▶ Entries taken from a collection:
▬▬▬▬▬▬
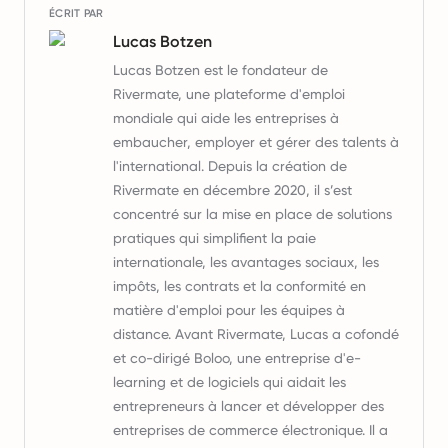
ÉCRIT PAR
Lucas Botzen
Lucas Botzen est le fondateur de
Rivermate, une plateforme d'emploi
mondiale qui aide les entreprises à
embaucher, employer et gérer des talents à
l'international. Depuis la création de
Rivermate en décembre 2020, il s’est
concentré sur la mise en place de solutions
pratiques qui simplifient la paie
internationale, les avantages sociaux, les
impôts, les contrats et la conformité en
matière d'emploi pour les équipes à
distance. Avant Rivermate, Lucas a cofondé
et co-dirigé Boloo, une entreprise d'e-
learning et de logiciels qui aidait les
entrepreneurs à lancer et développer des
entreprises de commerce électronique. Il a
▬▬▬▬▬▬
▶ DIRECTIONS: For this exercise, please reproduce the records above exactly and drop the images.

▶ EXPECTED ANSWER:
ÉCRIT PAR
Lucas Botzen
Lucas Botzen est le fondateur de
Rivermate, une plateforme d'emploi
mondiale qui aide les entreprises à
embaucher, employer et gérer des talents à
l'international. Depuis la création de
Rivermate en décembre 2020, il s’est
concentré sur la mise en place de solutions
pratiques qui simplifient la paie
internationale, les avantages sociaux, les
impôts, les contrats et la conformité en
matière d'emploi pour les équipes à
distance. Avant Rivermate, Lucas a cofondé
et co-dirigé Boloo, une entreprise d'e-
learning et de logiciels qui aidait les
entrepreneurs à lancer et développer des
entreprises de commerce électronique. Il a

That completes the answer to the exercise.